Southern African free trade zone to come up next year
Thématique :
SADC
IANS, 12 Nov 2007
The Southern African Development Community (SADC) has said that a free trade agreement (FTA) for the region will be concluded next year as scheduled.
SADC Council of Ministers Chairperson Kabinga Pande said Saturday the SADC ministerial taskforce has already prepared a draft roadmap for a customs union as a first step toward establishing the free trade zone, according to the South African news agency BuaNews.
The extraordinary council has also discussed the structure of the proposed SADC secretariat and its aim of developing a plan that would include, among other things, the recruitment process, adherence to the quota based recruitment system and equitable gender staff representation.
SADC Executive Secretary Tomaz Salomao said the body would ensure that it channelled all its efforts towards infrastructure development in the SADC region.
Tomaz said SADC would take advantage of the support the Economic Partnership Agreement (EPAs) with the European Union to further strengthen modalities aimed at developing infrastructure in the southern Africa.
SADC has been in existence since 1980, when it was formed as a loose alliance of nine southern African states called Southern African Development Coordination Conference (SADCC), with the main aim of coordinating development projects in order to lessen economic dependence on the then apartheid South Africa.
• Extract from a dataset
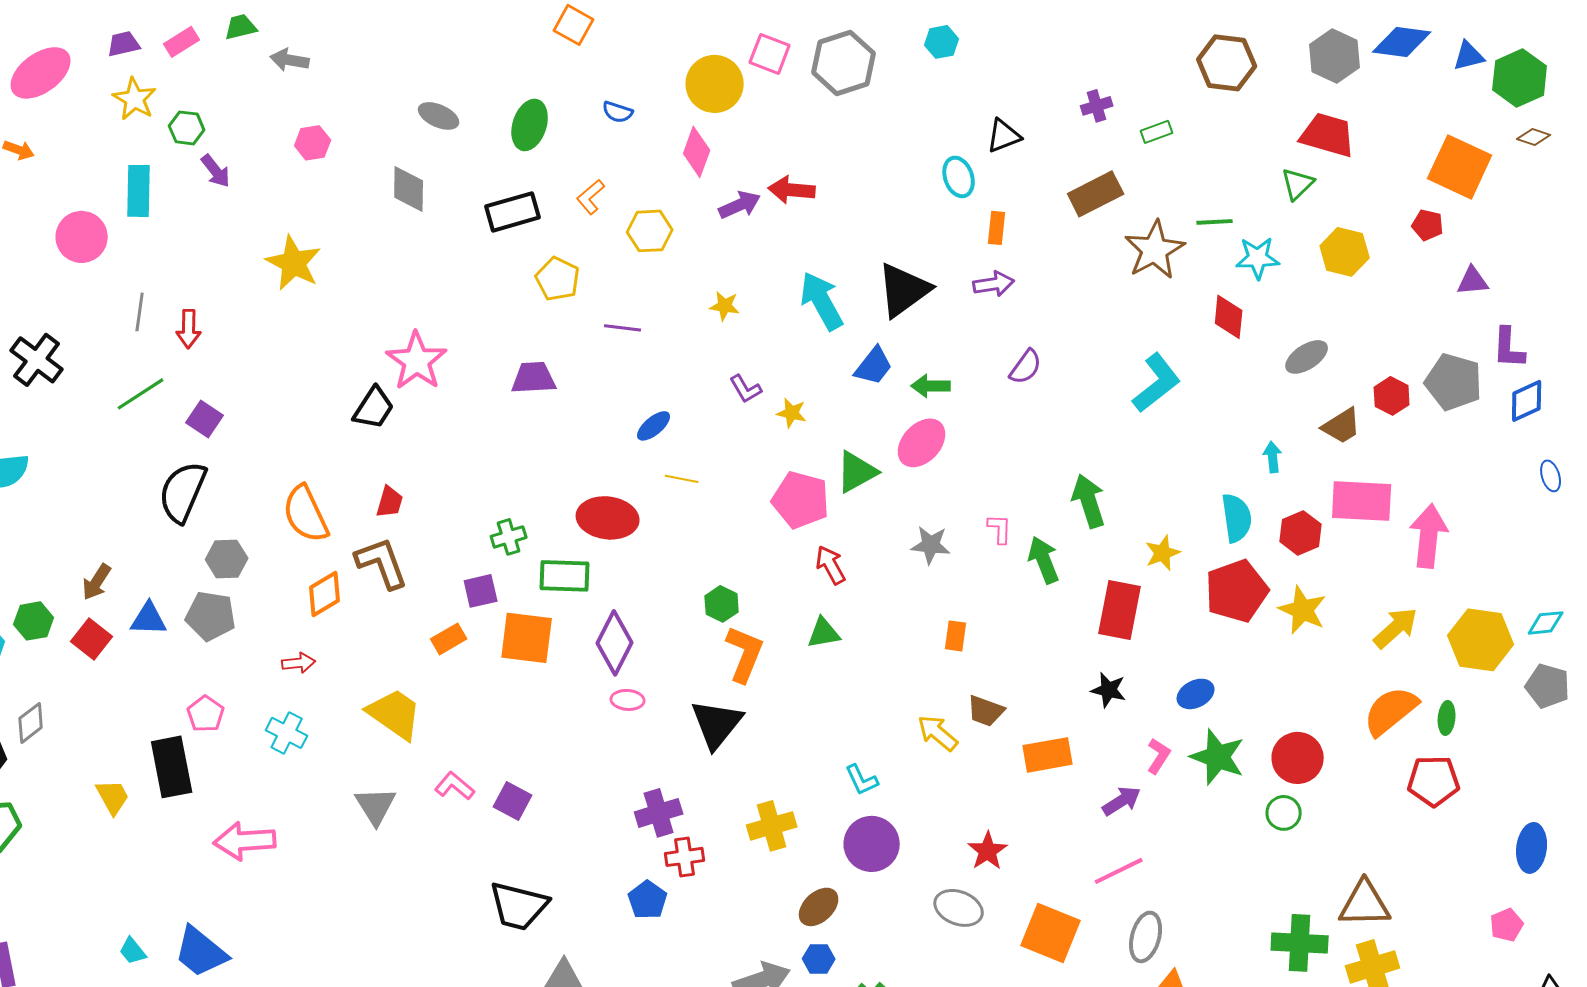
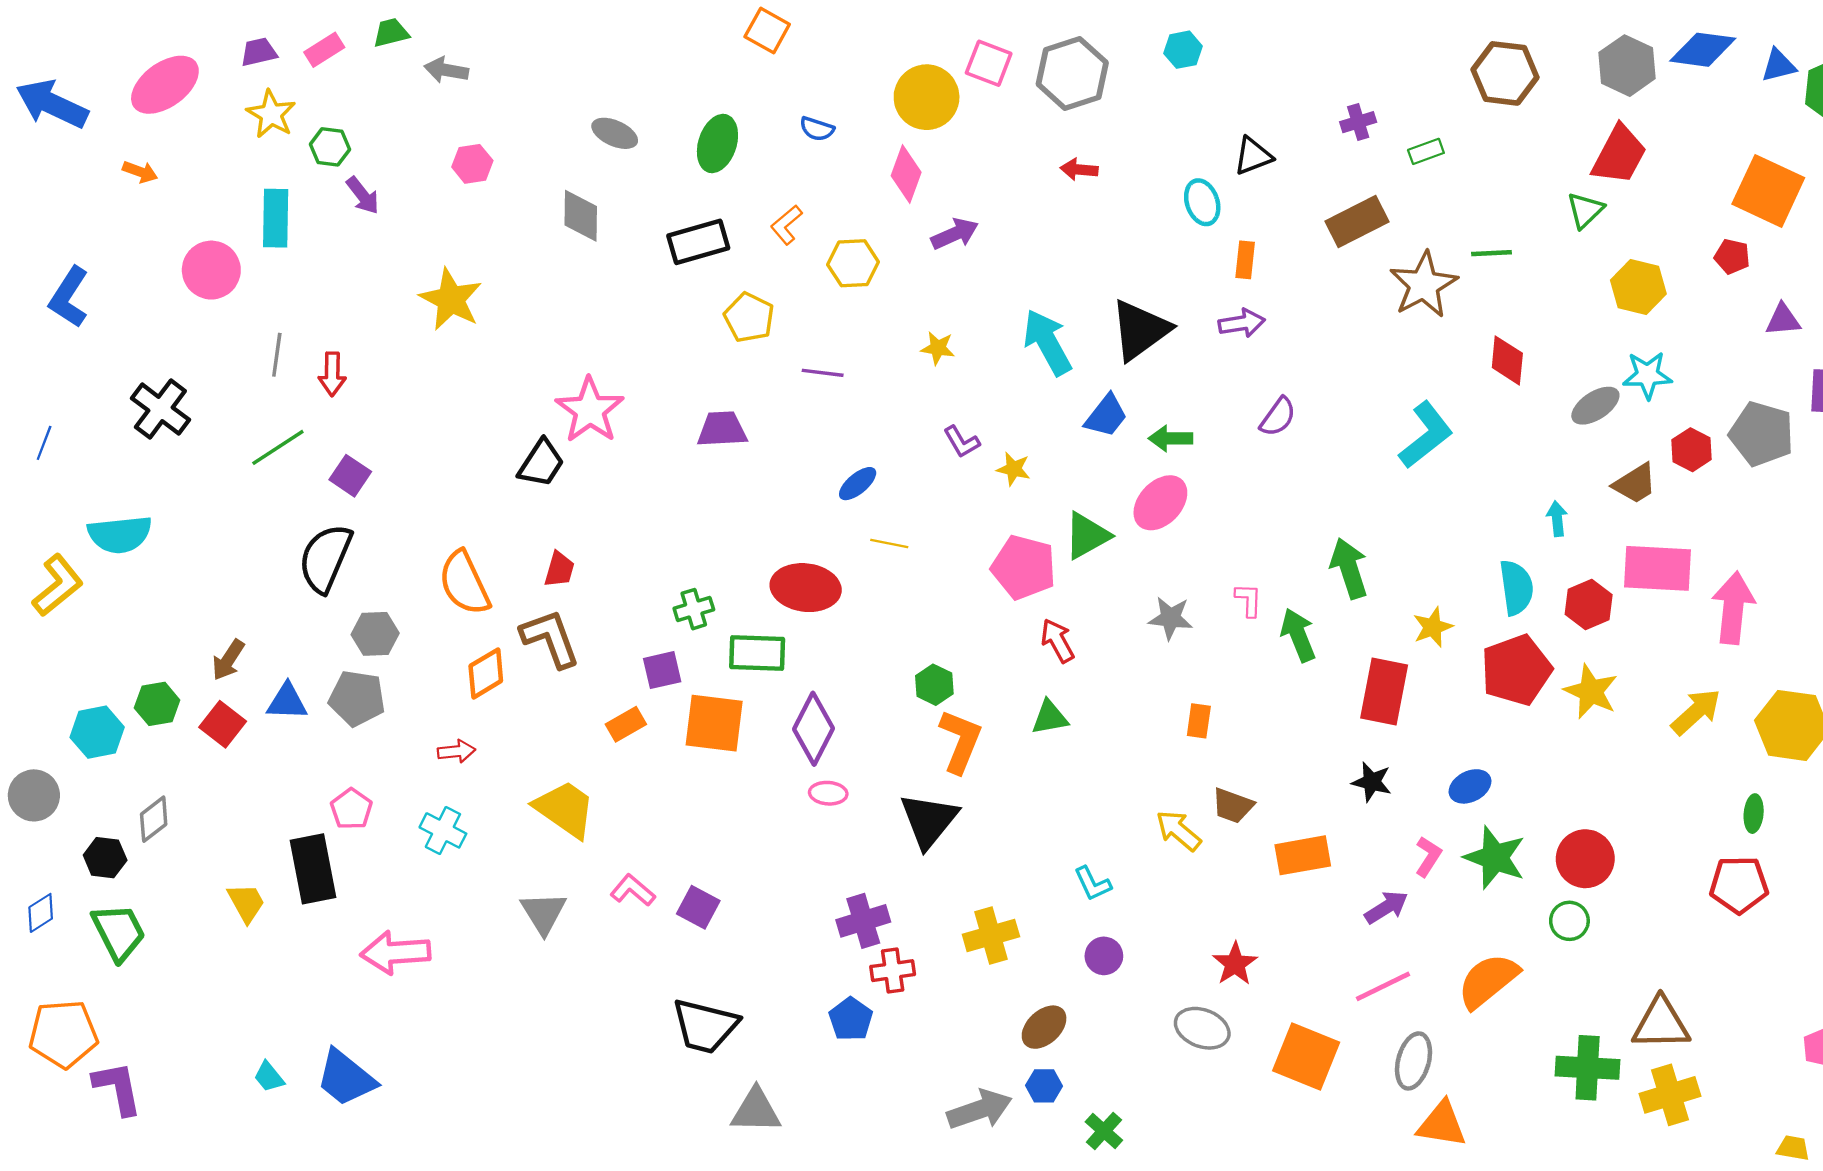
red trapezoid: (1328, 135) -> (1619, 155), turned 102
red arrow: (792, 190) -> (1079, 169), moved, size x0.7
cyan star: (1258, 258) -> (1647, 375), moved
orange semicircle: (1391, 711) -> (1488, 981), moved
purple circle: (872, 844) -> (1104, 956), size x0.6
The transformation of the organisation from a coordinating conference into a development community (SADC) took place in 1992 in Windhoek, Namibia, giving the organisation a legal character.
The member states are Angola, Botswana, the Democratic Republic of Congo, Lesotho, Madagascar, Malawi, Mauritius, Mozambique, Namibia, South Africa, Swaziland, United Republic of Tanzania, Zambia and Zimbabwe. SADC headquarters are located in Gaborone, Botswana.
The SADC vision is one of a common future, a future in a regional community that will ensure economic well-being, improving standards of living and quality of life, freedom and social justice and peace and security for the peoples of Southern Africa.